Led by Andrew Kingston, PhD, from the Research School of Physics and Engineering at Australian National University (ANU) in Canberra, Australia, researchers used the technique to take 3D x-ray images with low levels of radiation of an object’s interior that was opaque to visible light, according to an ANU news release published Nov. 29.
"The beauty of using the ghost imaging technique for 3D imaging is that most of the x-ray dose is not even directed towards the object you want to capture—that's the ghostly nature of what we're doing," Kingston said in the statement.

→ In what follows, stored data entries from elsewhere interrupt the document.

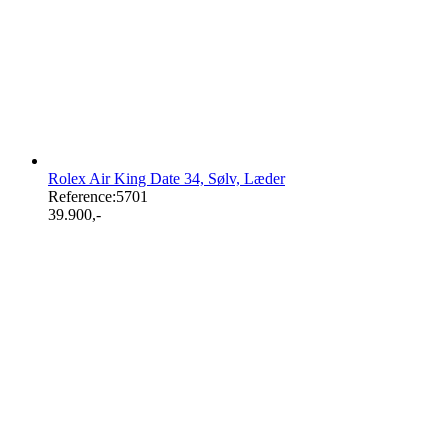
Rolex Air King Date 34, Sølv, Læder
Reference:
5701
39.900
,-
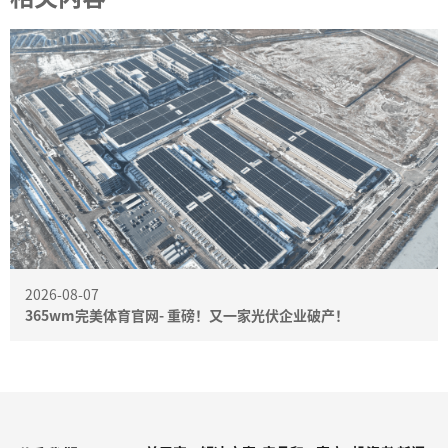
2026-08-07
365wm完美体育官网- 重磅！又一家光伏企业破产！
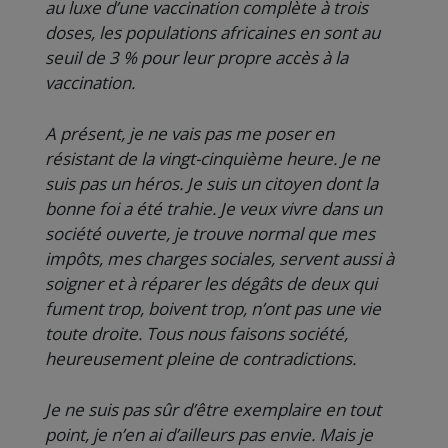
au luxe d’une vaccination complète à trois
doses, les populations africaines en sont au
seuil de 3 % pour leur propre accès à la
vaccination.
A présent, je ne vais pas me poser en
résistant de la vingt-cinquième heure. Je ne
suis pas un héros. Je suis un citoyen dont la
bonne foi a été trahie. Je veux vivre dans un
société ouverte, je trouve normal que mes
impôts, mes charges sociales, servent aussi à
soigner et à réparer les dégâts de deux qui
fument trop, boivent trop, n’ont pas une vie
toute droite. Tous nous faisons société,
heureusement pleine de contradictions.
Je ne suis pas sûr d’être exemplaire en tout
point, je n’en ai d’ailleurs pas envie. Mais je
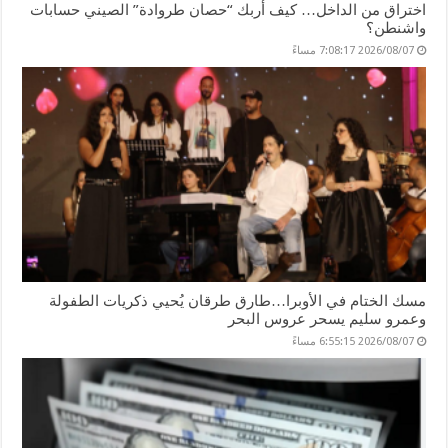
اختراق من الداخل… كيف أربك “حصان طروادة” الصيني حسابات
واشنطن؟
2026/08/07 7:08:17 مساءً
مسك الختام في الأوبرا…طارق طرقان يُحيي ذكريات الطفولة
وعمرو سليم يسحر عروس البحر
2026/08/07 6:55:15 مساءً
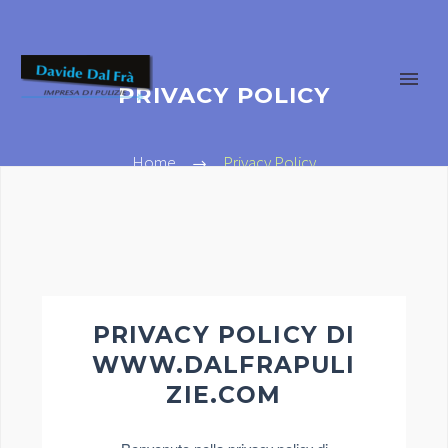
PRIVACY POLICY
Home
Privacy Policy
PRIVACY POLICY DI
WWW.DALFRAPULI
ZIE.COM
Privacy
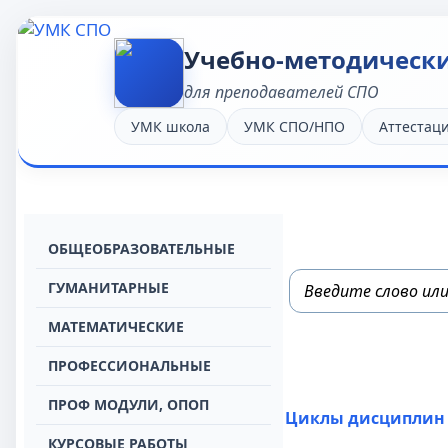
Учебно-методическ
для преподавателей СПО
УМК школа
УМК СПО/НПО
Аттестац
OБЩЕОБРАЗОВАТЕЛЬНЫЕ
ГУМАНИТАРНЫЕ
МАТЕМАТИЧЕСКИЕ
ПРОФЕССИОНАЛЬНЫЕ
ПРОФ МОДУЛИ, ОПОП
Циклы дисциплин
КУРСОВЫЕ РАБОТЫ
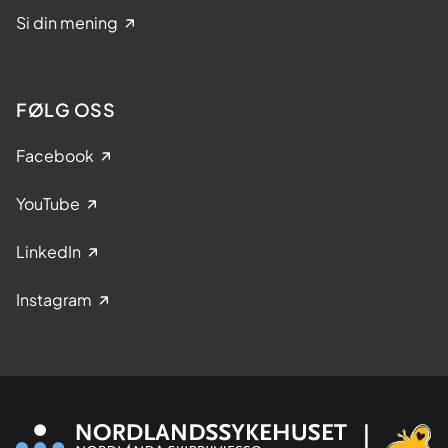
Si din mening
FØLG OSS
Facebook
YouTube
LinkedIn
Instagram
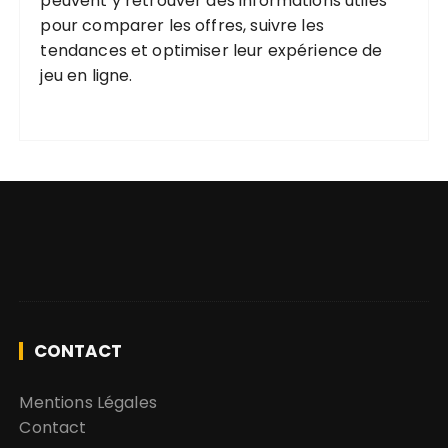
peuvent y retrouver des informations utiles
pour comparer les offres, suivre les
tendances et optimiser leur expérience de
jeu en ligne.
CONTACT
Mentions Légales
Contact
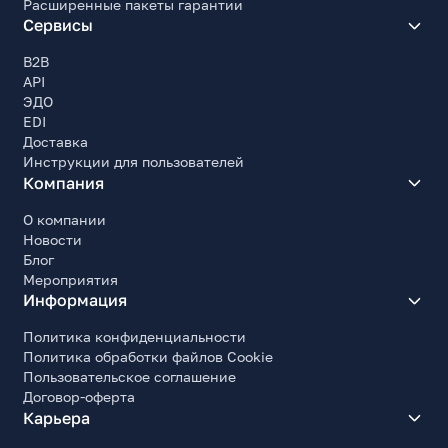
Расширенные пакеты гарантии
Сервисы
B2B
API
ЭДО
EDI
Доставка
Инструкции для пользователей
Компания
О компании
Новости
Блог
Мероприятия
Информация
Политика конфиденциальности
Политика обработки файлов Cookie
Пользовательское соглашение
Договор-оферта
Карьера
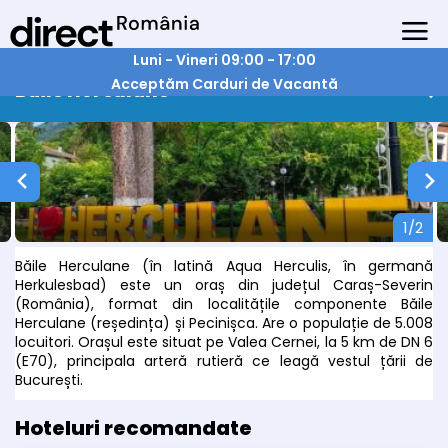
Luni - Vineri 09:00 - 17:00
Acceptăm Carduri de Vacantă
Baile Herculane
Băile Herculane (în latină Aqua Herculis, în germană
Herkulesbad) este un oraș din județul Caraș-Severin
(România), format din localitățile componente Băile
Herculane (reședința) și Pecinișca. Are o populație de 5.008
locuitori. Orașul este situat pe Valea Cernei, la 5 km de DN 6
(E70), principala arteră rutieră ce leagă vestul țării de
București.
Hoteluri recomandate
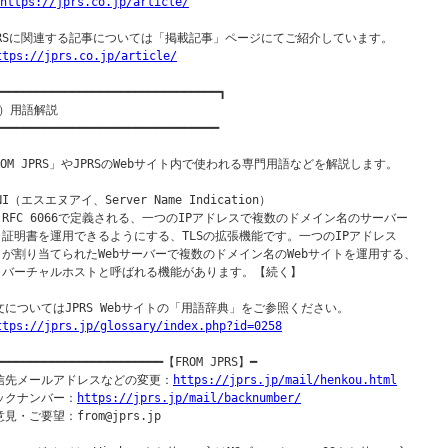
https://jprs.co.jp/article/
PRSに関連する記事については「掲載記事」ページにてご紹介しています。

ttps://jprs.co.jp/article/
━━━━━━━━━━━━━━━━━━━━━━━━━━━━━━━━┓

）用語解説

━━━━━━━━━━━━━━━━━━━━━━━━━━━━━━━━

ROM JPRS」やJPRSのWebサイト内で使われる専門用語などを解説します。

NI（エスエヌアイ、Server Name Indication）

  RFC 6066で定義される、一つのIPアドレスで複数のドメイン名のサーバー

  証明書を運用できるようにする、TLSの拡張機能です。一つのIPアドレス

  が割り当てられたWebサーバーで複数のドメイン名のWebサイトを運用する、

  バーチャルホストと呼ばれる機能があります。【続く】

文についてはJPRS Webサイトの「用語辞典」をご参照ください。

ttps://jprs.jp/glossary/index.php?id=0258
━━━━━━━━━━━━━━━━━━━━━━━━【FROM JPRS】━

信先メールアドレスなどの変更：
https://jprs.jp/mail/henkou.html
ックナンバー：
https://jprs.jp/mail/backnumber/
見・ご要望：from@jprs.jp
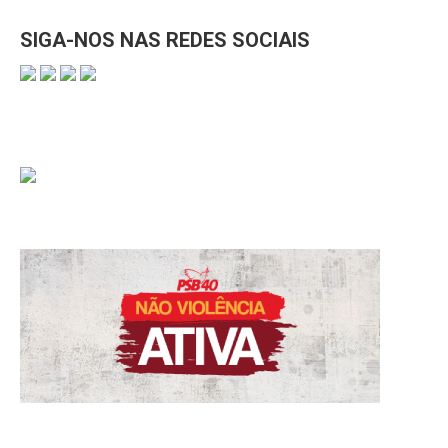
SIGA-NOS NAS REDES SOCIAIS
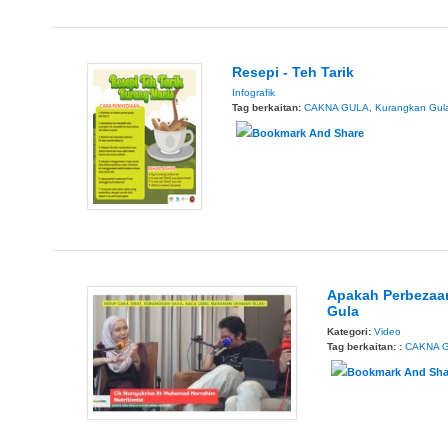
Resepi - Teh Tarik
Infografik
Tag berkaitan:
CAKNA GULA
,
Kurangkan Gul
Apakah Perbezaan
Gula
Kategori:
Video
Tag berkaitan: :
CAKNA 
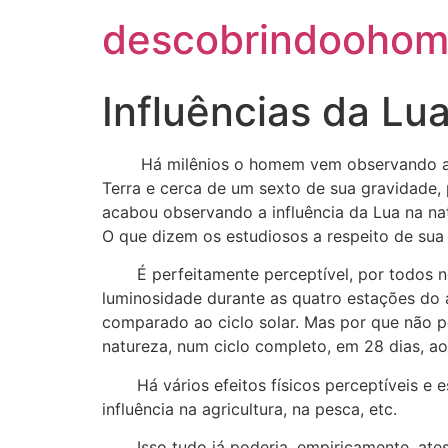
descobrindoohom
Influências da Lu
Há milênios o homem vem observando a Lu
Terra e cerca de um sexto de sua gravidade,
acabou observando a influência da Lua na nat
O que dizem os estudiosos a respeito de sua 
É perfeitamente perceptível, por todos nós
luminosidade durante as quatro estações do 
comparado ao ciclo solar. Mas por que não po
natureza, num ciclo completo, em 28 dias, ao
Há vários efeitos físicos perceptíveis e es
influência na agricultura, na pesca, etc.
Isso tudo já poderia, empiricamente, atesta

The researchers' approach uses a sensor instead of a conventional x-ray camera to take a 3D ghost image of an object measuring 5.6 millimeters diameter at a relatively low resolution of 0.1 millimeters. With the sensor, the researchers developed a new ghost imaging measurement system that used x-ray beams with patterns, according to the release.
Specifically, each beam was split into two identical beams. The pattern was recorded in the first beam, acting as a reference measurement, and the second beam passed through the object with only the total x-ray transmission measured by a single sensor.
A computer was used to create a two-dimensional (2D) x-ray projection image of the object from the measurements and was then repeated with the object placed at different orientations to ultimately construct a 3D image.
"3D X-ray ghost imaging, or ghost tomography, is a completely new field, so there's an opportunity for the scientific community and industry to work together to explore and develop this exciting innovation,” Kingston said.
The research was published online in the December issue of the journal Optica.